As previously noted, the open-mindedness domain composite scale has 12 items that are subdivided into three nested 4-item subscales representing the personality subdomain facets: aesthetic sensitivity, creative imagination, and intellectual curiosity. Items for the composite and each subscale are equally balanced for positive and negative phrasing and answered along a 5-point Likert-style response metric (1 = disagree strongly, 2 = disagree a little, 3 = neutral, no opinion, 4 = agree a little, and 5 = agree strongly). Using data collected from internet (n = 1000) and college student (n = 470) samples, Soto and John [31] reported respective alpha reliability estimates of 0.84 and 0.85 for open-mindedness, 0.67 and 0.73 for aesthetic sensitivity, 0.76 and 0.83 for creative imagination, and 0.74 and 0.77 for intellectual curiosity. Corresponding 8-week test–retest coefficients for these same scales for a subset of students (n = 110) from their college sample, respectively, equaled 0.76, 0.78, 0.67, and 0.67. Evidence provided by the authors in support of the validity of open-mindedness composite and subscale scores within both samples included logically consistent patterns of discriminant and convergent validity coefficients with other measures of personality and related constructs, and adequate fits for confirmatory correlated multifactor models for subscale scores when acquiescence effects were controlled.

4.2. Analyses

Analyses reported here entailed derivation of descriptive statistics (means, standard deviations) and conventional reliability coefficients (alpha, test–retest) for open-mindedness composite and subscale scores, followed by variance components; G coefficients; D coefficients; proportions of variance attributable to general factor, group factor, and individual measurement error effects; and indices of scale viability and added value. Nine complete persons × items × occasions random-effects designs were analyzed that had varying numbers of items and occasions to evaluate their effects on key indices. These designs included: (1) 4 items per subscale and 1 occasion (baseline), (2) 4 items per subscale and 2 occasions, (3) 4 items per subscale and 3 occasions, (4) 8 items per subscale and 1 occasion, (5) 8 items per subscale and 2 occasions, (6) 8 items per subscale and 3 occasions, (7) 12 items per subscale and 1 occasion, (8) 12 items per subscale and 2 occasions, and (9) 12 items per subscale and 3 occasions. To demonstrate parallel effects when restricting universes to just items or just occasions, we analyzed item-only (i.e., persons × items) designs based on 4, 8, and 12 items per subscale, and occasion-only (i.e., persons × occasions) designs based on 1, 2, and 3 occasions. Results were derived using the psych [55], lavaan [51,52], and semTools [53] packages in R. In keeping with ANOVA applications of GT, we used unweighted least squares (ULS) parameter estimates in all SEMs we analyzed.

5. Results

5.1. Descriptive Statistics and Conventional Reliability Estimates

Table 5 includes means, standard deviations, and conventional reliability estimates (alpha, test–retest) for BFI-2 open-mindedness composite and subscale scores.

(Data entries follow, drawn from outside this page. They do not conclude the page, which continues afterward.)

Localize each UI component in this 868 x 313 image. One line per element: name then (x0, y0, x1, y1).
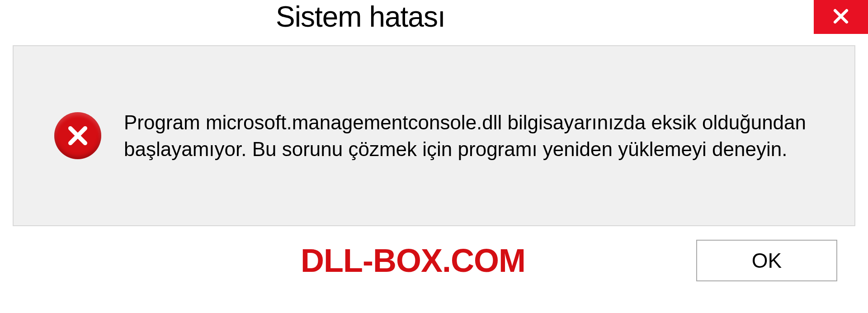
close-icon (831, 6, 851, 28)
content-panel: Program microsoft.managementconsole.dll … (13, 45, 855, 226)
error-icon (54, 112, 101, 159)
close-button[interactable] (814, 0, 868, 34)
error-icon-wrapper (54, 112, 101, 159)
dialog-title: Sistem hatası (276, 0, 445, 33)
watermark: DLL-BOX.COM (301, 242, 525, 279)
titlebar: Sistem hatası (0, 0, 868, 45)
footer: DLL-BOX.COM OK (0, 226, 868, 281)
ok-button[interactable]: OK (696, 240, 837, 281)
error-message: Program microsoft.managementconsole.dll … (124, 109, 827, 163)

Across scales and occasions, means on the item-score metric fall well above the scale midpoint value of 3.0, ranging from 3.633 to 3.844. These results reflect positive overall levels of endorsement for the measured traits within this sample. Standard deviations on the same metric range from 0.679 to 0.923, with open-mindedness and aesthetic sensitivity, respectively, showing the least and most variability in average item scores within both occasions. As would be expected, alpha reliability estimates are higher for the 12-item open-mindedness composite (0.837 and 0.855) than for its nested 4-item subscales (Ms = 0.709 and 0.729), and a similar pattern is evident for 1-week test–retest coefficients (0.856 for the composite and M = 0.754 for subscales).

5.2. GT Bifactor Designs including Both Item and Occasion Effects

Variance components. In Table 6, we present variance components for the persons × items × occasions random-effects GT bifactor design expressed on the item-score metric for the BFI-2 open-mindedness, aesthetic sensitivity, creative imagination, and intellectual curiosity scales. Confidence intervals for all variance components fail to capture zero except those for o and io within each scale. These results replicate findings from previous GT studies of BFI-2 scores (see, e.g., ref. [56]) and make sense because we did not expect occasion means or relative differences in the magnitude or order of item score means to vary much over the 1-week gap in administrations of the current trait-based measures.

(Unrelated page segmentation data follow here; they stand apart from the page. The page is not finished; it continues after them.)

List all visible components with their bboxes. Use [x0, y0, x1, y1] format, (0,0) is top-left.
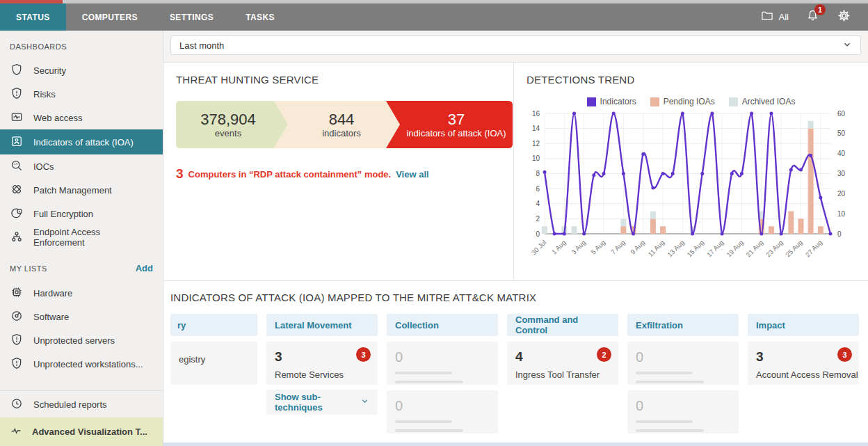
sidebar-item-label: Unprotected workstations...: [33, 359, 143, 369]
mitre-column-impact: Impact 3 Account Access Removal 3: [748, 314, 859, 433]
main-content: Last month THREAT HUNTING SERVICE: [163, 31, 868, 446]
mitre-tactic-header[interactable]: Collection: [387, 314, 498, 336]
nav-tab-tasks[interactable]: TASKS: [230, 3, 291, 31]
period-select[interactable]: Last month: [170, 35, 861, 55]
funnel-stage-indicators[interactable]: 844 indicators: [293, 101, 390, 148]
mitre-tactic-header[interactable]: Lateral Movement: [266, 314, 378, 336]
sidebar-item-software[interactable]: Software: [0, 305, 163, 328]
svg-text:17 Aug: 17 Aug: [705, 239, 725, 259]
legend-item-indicators: Indicators: [587, 97, 636, 106]
sidebar-item-risks[interactable]: Risks: [0, 82, 163, 106]
funnel-stage-events[interactable]: 378,904 events: [176, 101, 280, 148]
dashboard-panels-row: THREAT HUNTING SERVICE 378,904 events: [163, 63, 868, 280]
sidebar-item-iocs[interactable]: IOCs: [0, 154, 163, 178]
technique-card-account-access-removal[interactable]: 3 Account Access Removal 3: [748, 342, 859, 385]
sidebar-item-hardware[interactable]: Hardware: [0, 281, 163, 305]
sidebar-item-indicators-of-attack[interactable]: Indicators of attack (IOA): [0, 129, 163, 154]
group-filter-button[interactable]: All: [760, 9, 789, 25]
mitre-tactic-header[interactable]: Impact: [748, 314, 859, 336]
skeleton-line: [636, 372, 693, 374]
sidebar-item-web-access[interactable]: Web access: [0, 106, 163, 129]
technique-card-ingress-tool-transfer[interactable]: 4 Ingress Tool Transfer 2: [507, 342, 618, 385]
settings-gear-button[interactable]: [837, 8, 851, 26]
funnel-indicators-value: 844: [329, 111, 355, 128]
svg-text:0: 0: [536, 230, 540, 238]
horizontal-scrollbar[interactable]: [163, 443, 868, 446]
svg-text:40: 40: [837, 150, 846, 157]
technique-card-empty[interactable]: 0: [387, 342, 498, 385]
sidebar-item-unprotected-workstations[interactable]: Unprotected workstations...: [0, 352, 163, 376]
sidebar-item-endpoint-access-enforcement[interactable]: Endpoint Access Enforcement: [0, 225, 163, 249]
notifications-button[interactable]: 1: [805, 8, 820, 26]
detections-trend-chart: 0246810121416010203040506030 Jul1 Aug3 A…: [527, 106, 855, 271]
svg-text:7 Aug: 7 Aug: [609, 239, 627, 256]
clock-icon: [10, 397, 24, 413]
technique-card-empty[interactable]: 0: [387, 390, 498, 433]
disc-icon: [10, 309, 24, 325]
skeleton-line: [636, 420, 693, 423]
nav-tab-computers[interactable]: COMPUTERS: [66, 3, 154, 31]
sidebar-item-scheduled-reports[interactable]: Scheduled reports: [0, 391, 163, 417]
dashboards-section-title: DASHBOARDS: [0, 31, 163, 58]
app-window: STATUS COMPUTERS SETTINGS TASKS All 1: [0, 0, 868, 446]
sidebar-item-full-encryption[interactable]: Full Encryption: [0, 202, 163, 225]
sidebar-item-security[interactable]: Security: [0, 58, 163, 82]
show-sub-techniques-button[interactable]: Show sub-techniques: [266, 390, 378, 415]
sidebar-item-unprotected-servers[interactable]: Unprotected servers: [0, 328, 163, 352]
technique-card-empty[interactable]: 0: [627, 342, 739, 385]
patch-icon: [10, 182, 24, 198]
svg-text:23 Aug: 23 Aug: [764, 239, 785, 259]
sidebar-item-label: IOCs: [33, 161, 54, 172]
folder-filter-label: All: [779, 12, 789, 22]
technique-count: 0: [636, 349, 730, 365]
svg-text:0: 0: [837, 230, 842, 238]
mitre-tactic-header[interactable]: Exfiltration: [627, 314, 739, 336]
sidebar-item-patch-management[interactable]: Patch Management: [0, 178, 163, 202]
nav-tab-status[interactable]: STATUS: [0, 3, 66, 31]
sidebar-item-label: Indicators of attack (IOA): [33, 137, 134, 148]
technique-count: 0: [395, 398, 490, 414]
technique-badge: 3: [837, 347, 852, 362]
rdp-alert-text: Computers in “RDP attack containment” mo…: [188, 169, 392, 180]
chevron-down-icon: [360, 397, 369, 408]
svg-text:20: 20: [837, 190, 846, 198]
sidebar: DASHBOARDS Security Risks Web access Ind…: [0, 31, 163, 446]
svg-text:3 Aug: 3 Aug: [570, 239, 587, 256]
skeleton-line: [395, 372, 452, 374]
mitre-tactic-header-clipped[interactable]: ry: [170, 314, 257, 336]
navbar-right-tools: All 1: [760, 3, 868, 31]
gear-icon: [837, 8, 851, 26]
svg-text:60: 60: [837, 110, 846, 118]
technique-badge: 2: [597, 347, 611, 362]
mitre-column-clipped: ry egistry: [170, 314, 257, 433]
funnel-events-label: events: [215, 128, 241, 138]
sidebar-item-label: Patch Management: [33, 185, 112, 196]
technique-card[interactable]: egistry: [170, 342, 257, 385]
my-lists-title: MY LISTS: [10, 264, 47, 273]
chart-legend: Indicators Pending IOAs Archived IOAs: [527, 97, 855, 106]
sidebar-item-advanced-visualization[interactable]: Advanced Visualization T...: [0, 417, 163, 446]
folder-icon: [760, 9, 774, 25]
technique-card-remote-services[interactable]: 3 Remote Services 3: [266, 342, 378, 385]
legend-label: Indicators: [600, 97, 636, 106]
technique-badge: 3: [356, 347, 371, 362]
technique-card-empty[interactable]: 0: [627, 390, 739, 433]
nav-tab-settings[interactable]: SETTINGS: [154, 3, 230, 31]
svg-text:30: 30: [837, 170, 846, 177]
mitre-tactic-header[interactable]: Command and Control: [507, 314, 618, 336]
top-navbar: STATUS COMPUTERS SETTINGS TASKS All 1: [0, 3, 868, 31]
chevron-down-icon: [842, 40, 852, 51]
view-all-link[interactable]: View all: [396, 169, 428, 180]
monitor-pulse-icon: [10, 110, 24, 126]
funnel-events-value: 378,904: [200, 111, 256, 128]
mitre-column-command-and-control: Command and Control 4 Ingress Tool Trans…: [507, 314, 618, 433]
mitre-section: INDICATORS OF ATTACK (IOA) MAPPED TO THE…: [163, 280, 868, 440]
mitre-column-collection: Collection 0 0: [387, 314, 498, 433]
sidebar-item-label: Unprotected servers: [33, 335, 115, 346]
svg-text:1 Aug: 1 Aug: [550, 239, 568, 256]
period-select-value: Last month: [179, 40, 224, 51]
svg-text:50: 50: [837, 129, 846, 137]
shield-icon: [10, 63, 24, 79]
add-list-link[interactable]: Add: [136, 263, 153, 273]
funnel-stage-ioa[interactable]: 37 indicators of attack (IOA): [405, 101, 507, 148]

Partitioning of variance. In Table 7, we report proportions of universe score (i.e., G or omega total coefficients), general factor, group factor, specific-factor error, transient error, and random-response error variance for GT bifactor designs varying in number of items per subscale and number of occasions. The first design (Design 1), with number of items per subscale equaling 4 and number of occasions equaling 1, reflects the typical situation in which the BFI-2 is administered in its original form on one occasion but with GT techniques used to account for multiple sources of measurement error. This model serves as a baseline for determining effects when numbers of items and/or occasions are increased.

Results in Table 7 reveal that the baseline design (Design 1) yields G coefficients for all scales lower than the conventional (alpha and test–retest) reliability indices described in the previous section, which would be expected given that the G coefficients take both item and occasion effects into account. As was the case with conventional reliability indices, the G coefficient for open-mindedness composite scores (0.789) is higher than the G coefficients for its nested subscale scores (M = 0.659). For all scales, each source of measurement error accounts for noteworthy proportions of observed score variance ranging from 0.068 to 0.163 for specific factor, from 0.024 to 0.090 for transient, and from 0.068 to 0.152 for random response. Confidence intervals for all proportions of measurement error fail to capture zero, thereby reflecting trustworthy effects. Proportions of general factor effects exceed proportions of group factor effects for all scales, with aesthetic sensitivity showing the best balance of general (0.418) and group (0.301) factor effects, and intellectual curiosity showing the worst (0.601 vs. 0.027).

The remaining designs in Table 7 represent effects of doubling or tripling numbers of items and/or occasions. In general, G coefficients, proportions of general factor effects, and proportions of group factor effects increase, whereas overall proportions of measurement error decrease when increasing either numbers of items or occasions. Across all designs, confidence intervals for general and group factor effects fail to capture zero except group effects for intellectual curiosity. In relation to measurement error, the most noticeable effects of increasing items are to lower specific-factor and random-response error, and the most noticeable effects of increasing occasions are to lower transient and random-response error. In all cases, confidence intervals for each source of measurement error do not capture zero, again highlighting trustworthy estimates and the importance of taking each source of error into account.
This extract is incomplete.